§ EXERCISE DETAILS: Between the line containing "Tera №20 600м #324" and the line containing "оранжевый# *14220* (115г)" lies a run of lines; give that run again exactly, with both of those lines, and nothing else from the entries below.

§ SUPPLIED DATA:
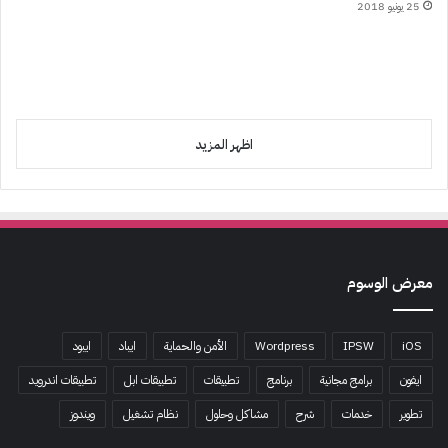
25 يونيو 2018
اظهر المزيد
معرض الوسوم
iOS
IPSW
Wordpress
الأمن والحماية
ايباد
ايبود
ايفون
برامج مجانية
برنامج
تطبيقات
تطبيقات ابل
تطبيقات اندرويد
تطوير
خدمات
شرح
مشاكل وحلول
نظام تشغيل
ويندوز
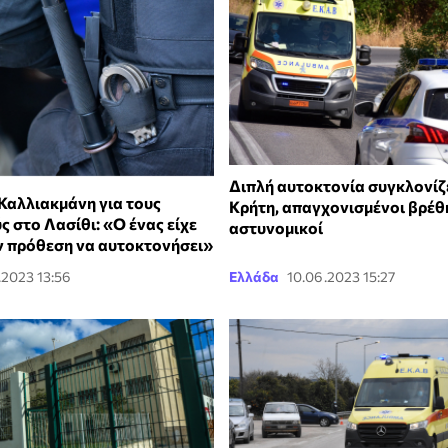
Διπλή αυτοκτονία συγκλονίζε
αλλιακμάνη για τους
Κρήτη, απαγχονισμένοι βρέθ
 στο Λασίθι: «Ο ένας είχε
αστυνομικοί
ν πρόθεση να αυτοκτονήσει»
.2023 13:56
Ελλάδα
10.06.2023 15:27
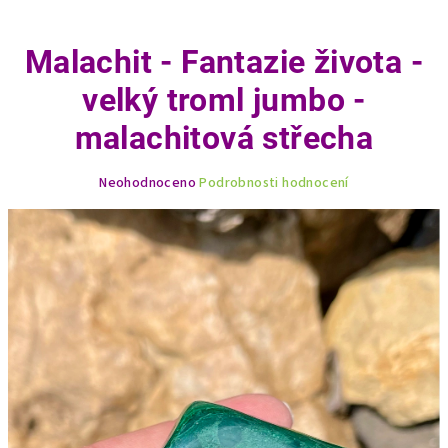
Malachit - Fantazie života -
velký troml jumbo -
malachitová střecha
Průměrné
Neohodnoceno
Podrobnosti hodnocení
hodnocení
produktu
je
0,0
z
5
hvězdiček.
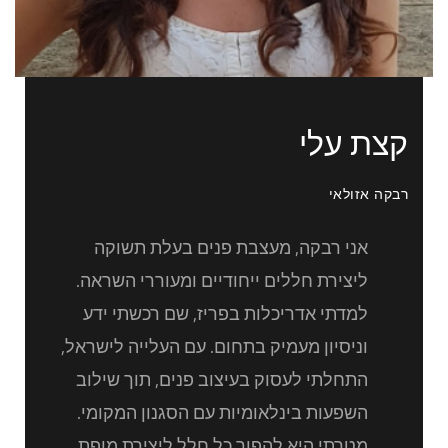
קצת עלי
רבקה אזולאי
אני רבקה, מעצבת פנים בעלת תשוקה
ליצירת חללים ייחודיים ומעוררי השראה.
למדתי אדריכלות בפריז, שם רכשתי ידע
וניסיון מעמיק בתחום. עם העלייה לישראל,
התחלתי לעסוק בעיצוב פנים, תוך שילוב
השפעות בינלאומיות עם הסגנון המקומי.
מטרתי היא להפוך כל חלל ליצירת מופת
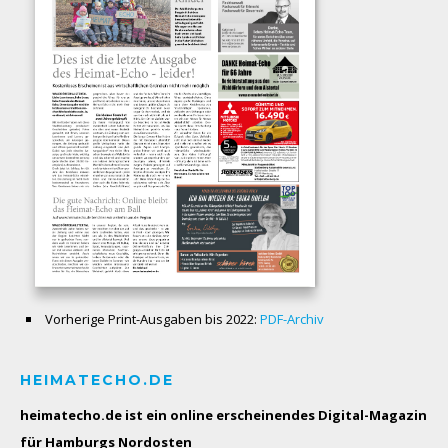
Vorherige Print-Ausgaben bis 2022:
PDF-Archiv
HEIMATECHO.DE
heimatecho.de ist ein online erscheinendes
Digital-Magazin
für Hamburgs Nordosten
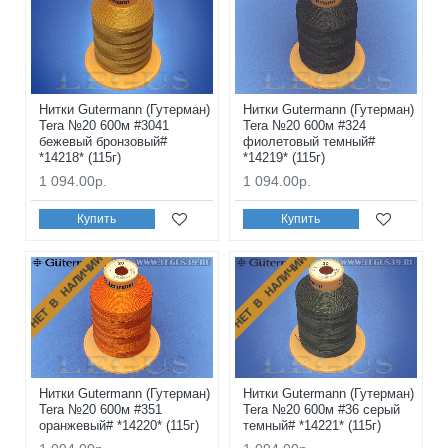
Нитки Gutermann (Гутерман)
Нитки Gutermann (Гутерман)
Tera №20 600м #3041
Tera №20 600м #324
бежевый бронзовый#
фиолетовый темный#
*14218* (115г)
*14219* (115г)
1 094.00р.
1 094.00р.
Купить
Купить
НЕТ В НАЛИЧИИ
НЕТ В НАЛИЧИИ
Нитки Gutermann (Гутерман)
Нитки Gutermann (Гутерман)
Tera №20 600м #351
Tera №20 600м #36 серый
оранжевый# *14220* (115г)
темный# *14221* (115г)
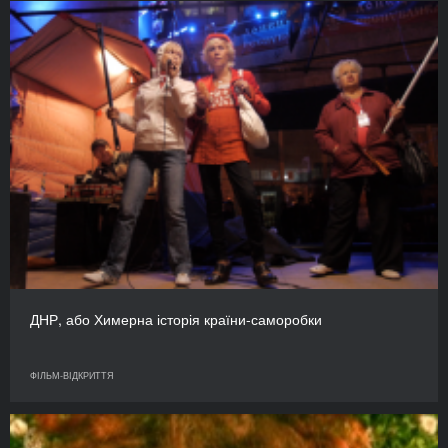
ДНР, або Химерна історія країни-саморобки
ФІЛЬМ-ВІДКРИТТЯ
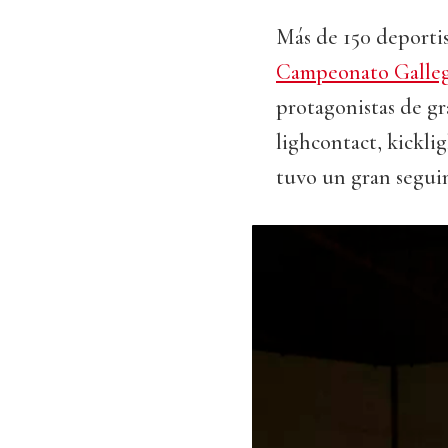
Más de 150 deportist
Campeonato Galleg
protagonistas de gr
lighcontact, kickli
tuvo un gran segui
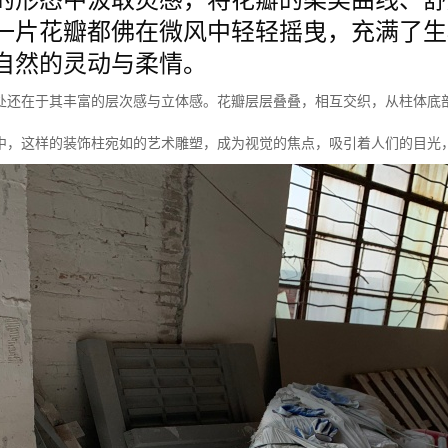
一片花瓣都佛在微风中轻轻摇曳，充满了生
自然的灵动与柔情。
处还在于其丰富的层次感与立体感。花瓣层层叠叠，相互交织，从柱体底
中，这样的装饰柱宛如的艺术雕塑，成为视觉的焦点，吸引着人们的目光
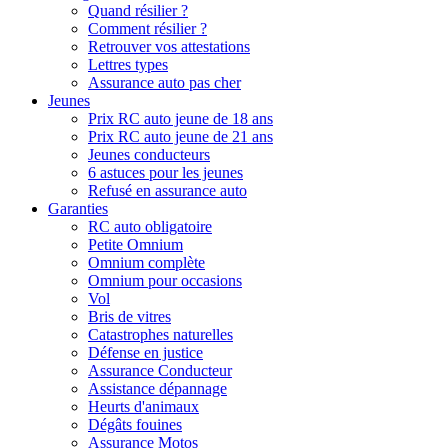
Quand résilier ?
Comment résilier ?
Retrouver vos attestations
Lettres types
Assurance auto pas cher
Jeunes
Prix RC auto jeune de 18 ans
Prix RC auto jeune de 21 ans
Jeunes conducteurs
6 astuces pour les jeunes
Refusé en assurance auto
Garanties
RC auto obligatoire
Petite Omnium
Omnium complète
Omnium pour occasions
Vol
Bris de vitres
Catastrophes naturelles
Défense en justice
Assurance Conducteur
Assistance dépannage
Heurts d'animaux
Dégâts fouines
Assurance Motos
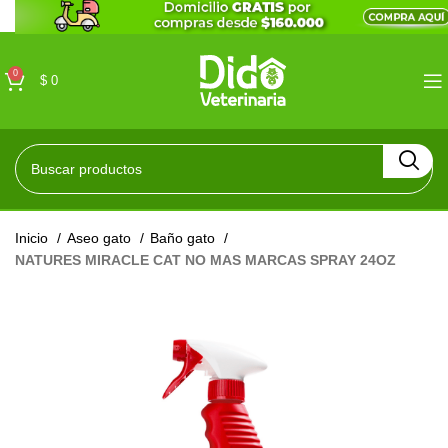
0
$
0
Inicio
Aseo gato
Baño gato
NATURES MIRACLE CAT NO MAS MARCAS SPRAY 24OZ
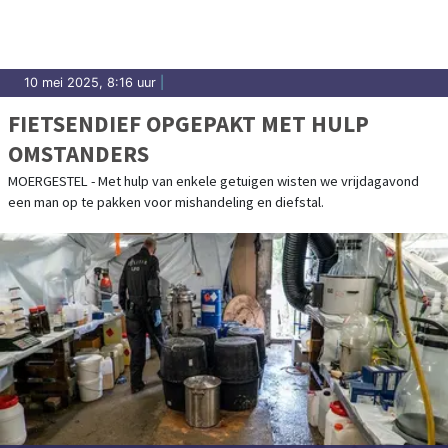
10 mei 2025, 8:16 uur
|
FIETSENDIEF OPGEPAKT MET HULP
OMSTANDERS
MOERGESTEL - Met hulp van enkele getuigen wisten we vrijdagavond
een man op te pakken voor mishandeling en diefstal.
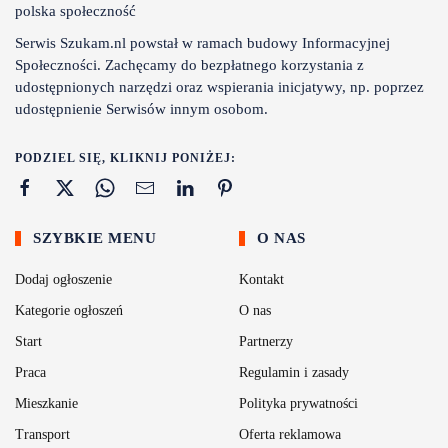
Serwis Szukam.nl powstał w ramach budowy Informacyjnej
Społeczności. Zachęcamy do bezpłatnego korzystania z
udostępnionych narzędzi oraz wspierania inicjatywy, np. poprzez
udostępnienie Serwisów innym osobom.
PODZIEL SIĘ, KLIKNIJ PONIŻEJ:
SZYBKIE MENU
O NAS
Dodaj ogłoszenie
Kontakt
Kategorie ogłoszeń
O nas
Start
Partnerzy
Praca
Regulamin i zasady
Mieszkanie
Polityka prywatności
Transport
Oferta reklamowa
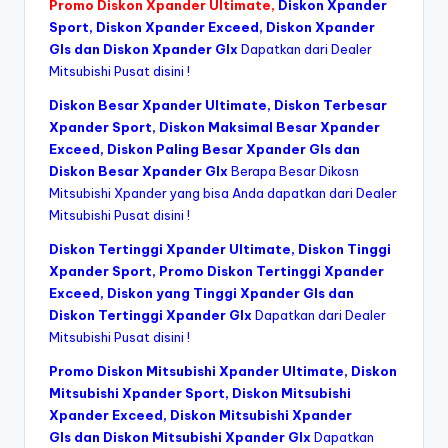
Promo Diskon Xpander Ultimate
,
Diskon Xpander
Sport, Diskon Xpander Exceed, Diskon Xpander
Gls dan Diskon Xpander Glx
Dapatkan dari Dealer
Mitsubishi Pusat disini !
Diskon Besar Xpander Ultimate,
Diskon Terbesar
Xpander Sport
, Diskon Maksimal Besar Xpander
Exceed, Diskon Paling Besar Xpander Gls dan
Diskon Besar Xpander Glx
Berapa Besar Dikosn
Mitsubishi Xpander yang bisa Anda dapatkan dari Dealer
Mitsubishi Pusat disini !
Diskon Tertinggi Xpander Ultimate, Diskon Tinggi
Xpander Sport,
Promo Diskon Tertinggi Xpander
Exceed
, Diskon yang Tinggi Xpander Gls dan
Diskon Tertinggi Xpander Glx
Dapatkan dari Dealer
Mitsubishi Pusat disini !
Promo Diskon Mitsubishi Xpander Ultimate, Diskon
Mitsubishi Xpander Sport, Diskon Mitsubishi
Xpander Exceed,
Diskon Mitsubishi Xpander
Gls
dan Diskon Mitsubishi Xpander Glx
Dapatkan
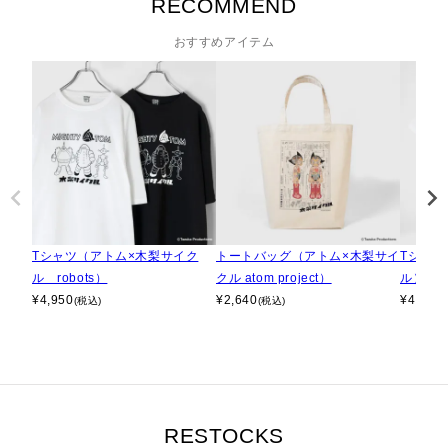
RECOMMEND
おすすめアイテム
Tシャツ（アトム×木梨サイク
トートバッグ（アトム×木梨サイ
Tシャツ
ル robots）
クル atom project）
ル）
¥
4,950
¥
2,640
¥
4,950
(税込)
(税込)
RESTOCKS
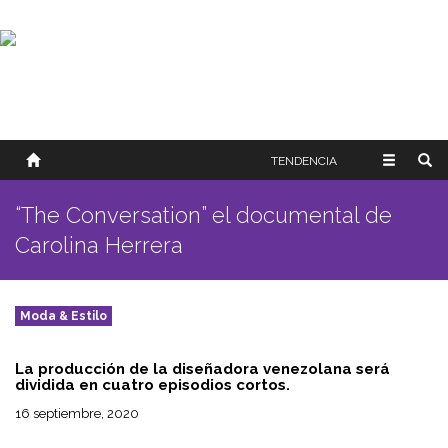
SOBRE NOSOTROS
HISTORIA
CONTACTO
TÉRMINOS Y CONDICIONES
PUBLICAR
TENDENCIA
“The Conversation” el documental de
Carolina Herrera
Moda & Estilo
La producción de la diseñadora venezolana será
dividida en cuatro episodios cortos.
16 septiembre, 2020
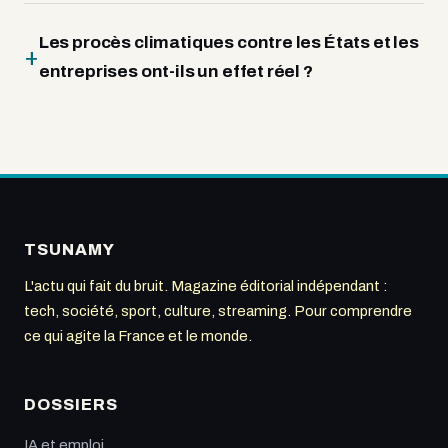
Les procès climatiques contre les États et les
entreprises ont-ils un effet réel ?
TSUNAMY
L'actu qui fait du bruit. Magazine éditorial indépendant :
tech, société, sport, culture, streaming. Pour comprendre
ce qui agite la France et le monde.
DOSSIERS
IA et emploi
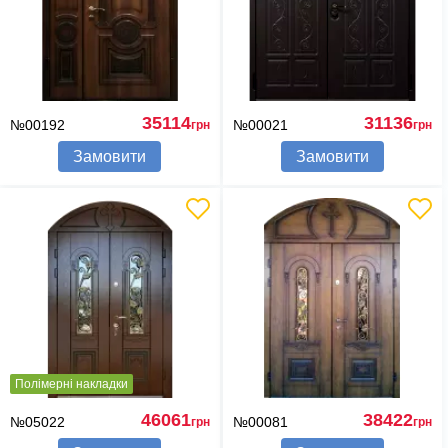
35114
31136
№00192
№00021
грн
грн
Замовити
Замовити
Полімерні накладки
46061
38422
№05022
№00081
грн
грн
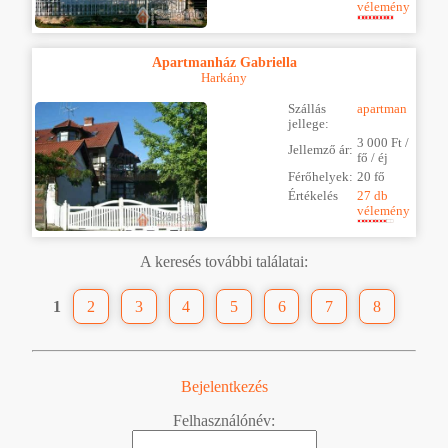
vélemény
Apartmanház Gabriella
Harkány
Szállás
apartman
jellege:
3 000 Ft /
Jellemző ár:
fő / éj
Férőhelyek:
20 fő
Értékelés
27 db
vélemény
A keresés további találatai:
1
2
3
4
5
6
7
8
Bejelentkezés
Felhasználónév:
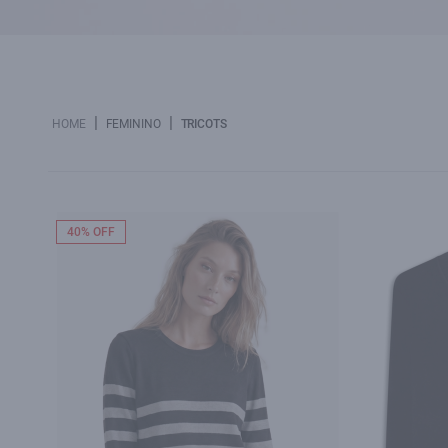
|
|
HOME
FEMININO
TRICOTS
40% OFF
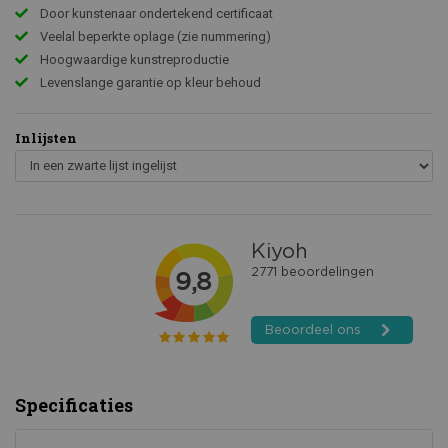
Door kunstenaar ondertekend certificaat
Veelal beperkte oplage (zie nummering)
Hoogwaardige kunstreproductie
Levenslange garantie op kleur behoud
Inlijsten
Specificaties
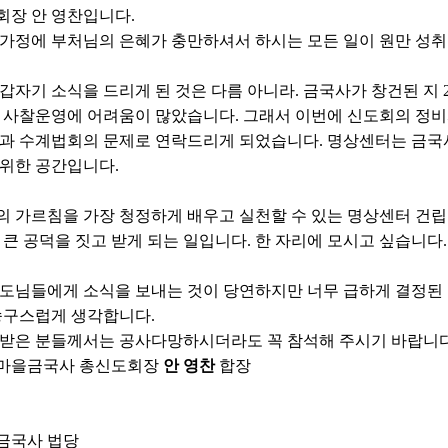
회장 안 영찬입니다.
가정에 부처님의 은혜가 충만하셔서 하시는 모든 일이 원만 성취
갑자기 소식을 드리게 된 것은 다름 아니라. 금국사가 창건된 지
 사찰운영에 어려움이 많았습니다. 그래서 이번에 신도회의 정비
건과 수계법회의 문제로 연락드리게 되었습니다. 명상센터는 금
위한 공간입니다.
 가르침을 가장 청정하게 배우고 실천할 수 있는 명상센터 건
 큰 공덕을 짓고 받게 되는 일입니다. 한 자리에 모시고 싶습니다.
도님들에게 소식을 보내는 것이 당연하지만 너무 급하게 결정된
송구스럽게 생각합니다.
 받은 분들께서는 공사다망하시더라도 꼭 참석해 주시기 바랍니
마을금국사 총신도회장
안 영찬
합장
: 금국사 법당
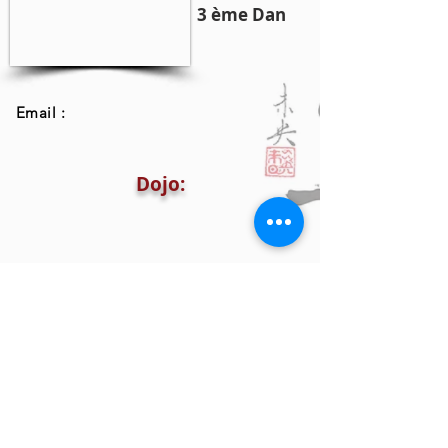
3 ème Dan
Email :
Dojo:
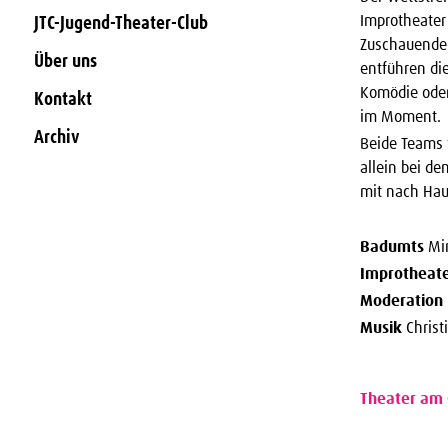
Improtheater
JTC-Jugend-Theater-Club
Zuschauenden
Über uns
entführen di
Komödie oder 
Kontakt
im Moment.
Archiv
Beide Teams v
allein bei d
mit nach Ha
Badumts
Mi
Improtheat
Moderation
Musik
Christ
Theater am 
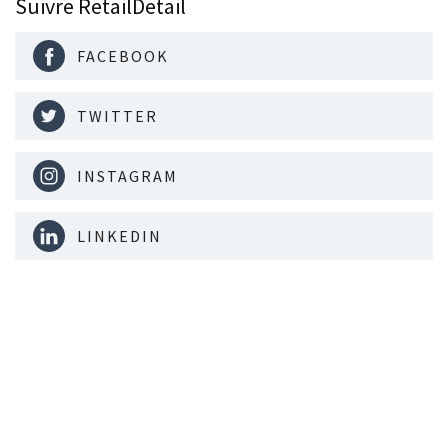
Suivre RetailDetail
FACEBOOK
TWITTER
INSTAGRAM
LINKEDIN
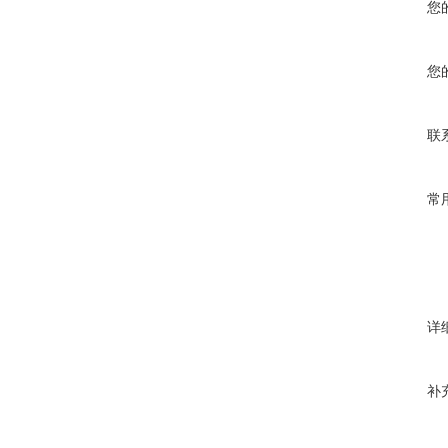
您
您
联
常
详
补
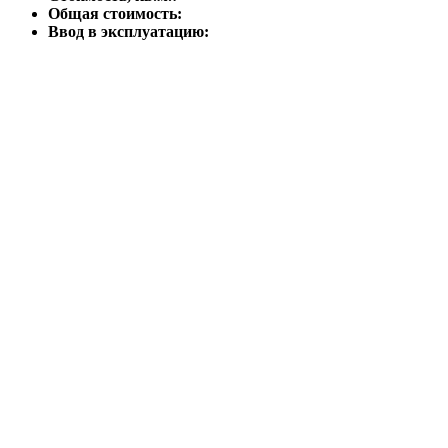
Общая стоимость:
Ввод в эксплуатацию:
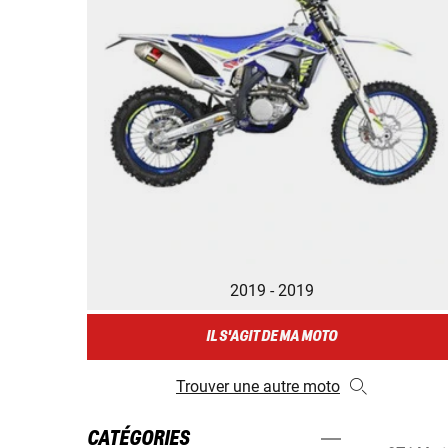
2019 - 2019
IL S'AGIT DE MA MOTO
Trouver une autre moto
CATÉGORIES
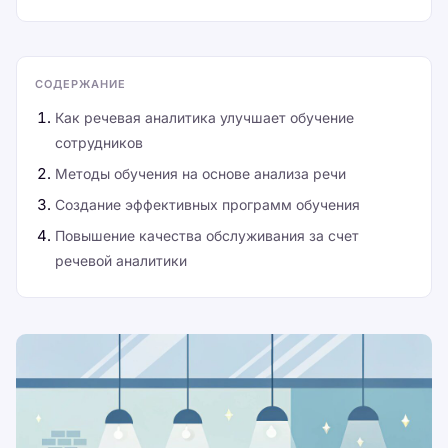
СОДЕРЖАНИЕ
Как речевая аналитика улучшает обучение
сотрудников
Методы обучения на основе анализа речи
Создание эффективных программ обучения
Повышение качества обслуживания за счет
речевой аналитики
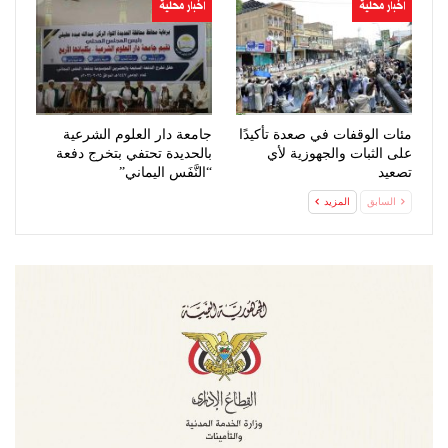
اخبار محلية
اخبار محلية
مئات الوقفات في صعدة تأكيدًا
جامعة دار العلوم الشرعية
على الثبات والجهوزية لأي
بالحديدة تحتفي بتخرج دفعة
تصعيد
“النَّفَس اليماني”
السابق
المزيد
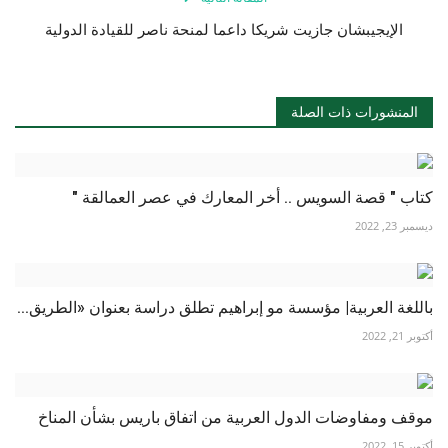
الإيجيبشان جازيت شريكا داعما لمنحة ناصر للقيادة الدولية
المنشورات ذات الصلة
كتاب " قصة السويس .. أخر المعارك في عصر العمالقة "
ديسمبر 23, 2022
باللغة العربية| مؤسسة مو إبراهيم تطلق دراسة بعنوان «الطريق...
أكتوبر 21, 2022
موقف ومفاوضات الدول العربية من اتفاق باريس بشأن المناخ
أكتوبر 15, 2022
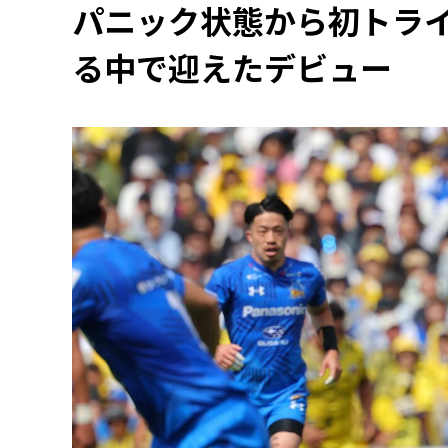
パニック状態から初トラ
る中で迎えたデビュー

§ TASK OUTPUT:
Tera №20 600м #324
бежевый бронзовый#
фиолетовый темный#
*14218* (115г)
*14219* (115г)
1 094.00р.
1 094.00р.
Купить
Купить
НЕТ В НАЛИЧИИ
НЕТ В НАЛИЧИИ
Нитки Gutermann (Гутерман)
Нитки Gutermann (Гутерман)
Tera №20 600м #351
Tera №20 600м #36 серый
оранжевый# *14220* (115г)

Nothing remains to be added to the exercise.